Demand for tablets helped Taiwan Semiconductor Manufacturing Co. (TSMC) grow its first quarter revenues by 14.3 percent over the same period last year.
This demand is expected to drive growth in the second quarter as well, and is also influencing TSMC’s plans for technology upgrades.
The world’s largest semiconductor foundry reported Thursday that revenue for the first quarter was NT$105.38 billion (US$3.67 billion), and said it expected revenue to go as high as NT$111 billion in the second quarter.
Net profit of NT$36.28 billion was 7.8 percent higher than in the first quarter last year.
Market research firm Gartner forecasts shipments of 54.8 million tablets this year, up 181 percent over 2010.

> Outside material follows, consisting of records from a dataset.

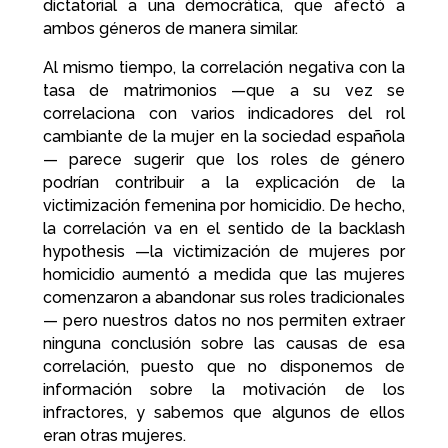
dictatorial a una democrática, que afectó a
ambos géneros de manera similar.
Al mismo tiempo, la correlación negativa con la
tasa de matrimonios —que a su vez se
correlaciona con varios indicadores del rol
cambiante de la mujer en la sociedad española
— parece sugerir que los roles de género
podrían contribuir a la explicación de la
victimización femenina por homicidio. De hecho,
la correlación va en el sentido de la backlash
hypothesis —la victimización de mujeres por
homicidio aumentó a medida que las mujeres
comenzaron a abandonar sus roles tradicionales
— pero nuestros datos no nos permiten extraer
ninguna conclusión sobre las causas de esa
correlación, puesto que no disponemos de
información sobre la motivación de los
infractores, y sabemos que algunos de ellos
eran otras mujeres.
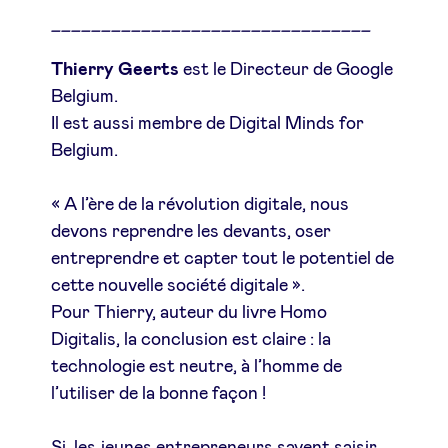
________________________________
LinkedIn
Thierry Geerts
est le Directeur de Google
Belgium.
Il est aussi membre de Digital Minds for
Belgium.
« A l’ère de la révolution digitale, nous
devons reprendre les devants, oser
entreprendre et capter tout le potentiel de
cette nouvelle société digitale ».
Pour Thierry, auteur du livre Homo
Digitalis, la conclusion est claire : la
technologie est neutre, à l’homme de
l’utiliser de la bonne façon !
Si, les jeunes entrepreneurs savent saisir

TSMC expects to expand capacity by 20 percent in 2011, mainly to meet demand for chips for mobile devices. It said it would allocate $7.8 billion over the year to support an expansion in manufacturing capacity.

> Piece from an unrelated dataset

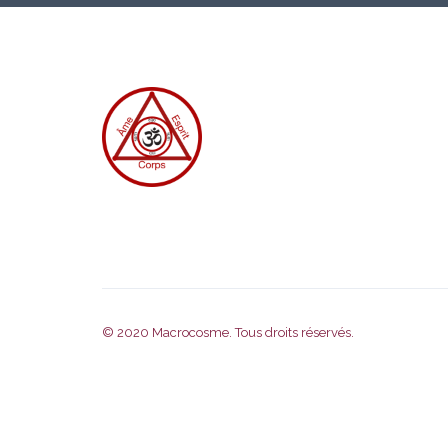
© 2020
Macrocosme
. Tous droits réservés.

TSMC now can produce 13.5 million eight-inch equivalent wafers per year from the factories that it owns or manages.
Its 65-nanometer and 40-nanometer chip-making technology accounted for just over half its revenue, the company said on Thursday. But TSMC expects to be ready for a 20-nanometer process by next year to handle demand for chips for mobile devices, though it did not specify when it the process would be available at its foundries.

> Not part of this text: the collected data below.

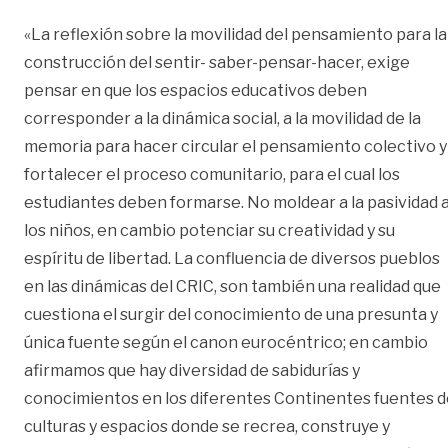
«La reflexión sobre la movilidad del pensamiento para la
construcción del sentir- saber-pensar-hacer, exige
pensar en que los espacios educativos deben
corresponder a la dinámica social, a la movilidad de la
memoria para hacer circular el pensamiento colectivo y
fortalecer el proceso comunitario, para el cual los
estudiantes deben formarse. No moldear a la pasividad 
los niños, en cambio potenciar su creatividad y su
espíritu de libertad. La confluencia de diversos pueblos
en las dinámicas del CRIC, son también una realidad que
cuestiona el surgir del conocimiento de una presunta y
única fuente según el canon eurocéntrico; en cambio
afirmamos que hay diversidad de sabidurías y
conocimientos en los diferentes Continentes fuentes d
culturas y espacios donde se recrea, construye y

The company will develop 14-nanometer technology after that, and eventually go down to 7-nanometer.
The finer geometries mean smaller tools and more transistors per chip, and as a result more can be packed into a small device, which would in turn run faster, TSMC said.
“Technology people can always give you a solution,” TSMC acting spokeswoman Elizabeth Sun said. “The only question is how much it costs.”